If you store a fire extinguisher in a garage, basement, shed or outdoors, you might wonder if the cold from these uninsulated areas would damage the fire safety device. It depends on the type of fire extinguisher, but a typical ABC fire extinguisher has an operating temperatures of -65 to 120 degrees Fahrenheit. Since temperatures are more likely to approach 120 degrees Fahrenheit (for instance, a fire extinguisher in a car on a hot day could easily reach a temperature of 120 degrees), the extinguisher is more likely to get too hot to operate than too cold. In the United States, only Alaska and Montana have ever recorded temperatures as low as -65 degrees Fahrenheit, and these instances were record-breaking extremes, recorded decades ago.

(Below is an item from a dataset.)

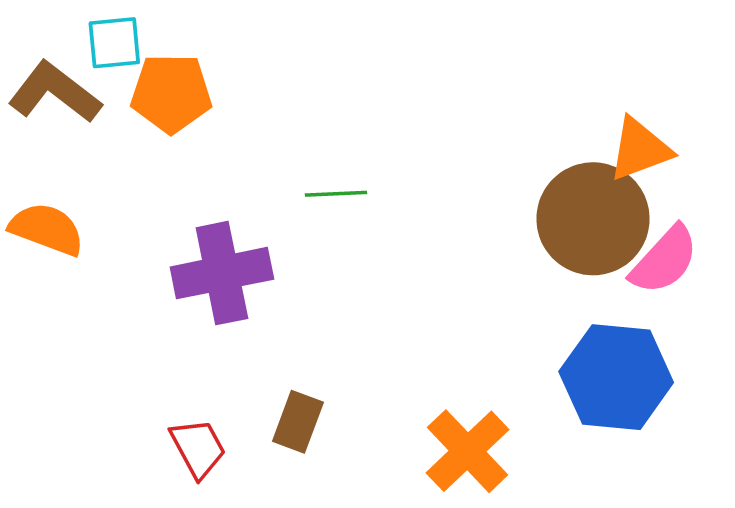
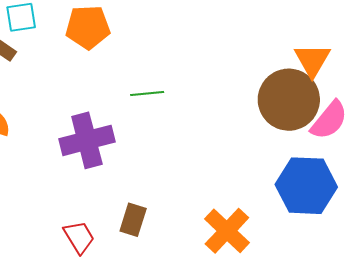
orange pentagon: (171, 93) -> (88, 27), moved
orange triangle: (640, 149) -> (312, 60), turned -36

However, there are other hazards of the outdoors, making storing fire extinguishers outdoors unsuitable.
Types of Canisters
There are several different types of fire extinguishers, each made for different types of fires. Extinguishers made with water—water mist and pressurized water canisters—will freeze when stored at temperatures below 40 degrees Fahrenheit, as you might imagine. So will AFFF foam, FFFP foam and Class K extinguishers. Other fire extinguishers are more resistant to freezing temperatures, including the the widely used ABC extinguisher, which uses dry chemicals to put out electrical fires, oil fires and class A fires like wood, paper and textile fires. Fire extinguishers of pressurized water with antifreeze, halotron, halon, CO2, class D and other dry chemical fire extinguishers are all resistant to temperatures as cold as -40 degrees Fahrenheit.
Storing Your Canister
The National Fire Protection Association recommends that you have a fire extinguisher on each floor of your house. Bigger canisters are better for locations that won't be trafficked often, like a garage, while a five-pound canister is suitable for a kitchen or laundry room.
Checking Your Canister For Damage
Even in normal temperatures, storing your fire extinguisher outdoors and subjecting it to precipitation and humidity can cause rust and corrosion that may result in the canister losing pressure, rendering it unusable. If your canister is dented, rusted or has a beat handle, it may be ineffective at releasing whatever substance is inside. Check the pressure gauge; if the needle is not in the green zone, you need to replace your canister. Also examine the can for signs of corrosion or a clogged nozzle. And remember, if you have used the canister, even if it's not empty, it needs to be replaced.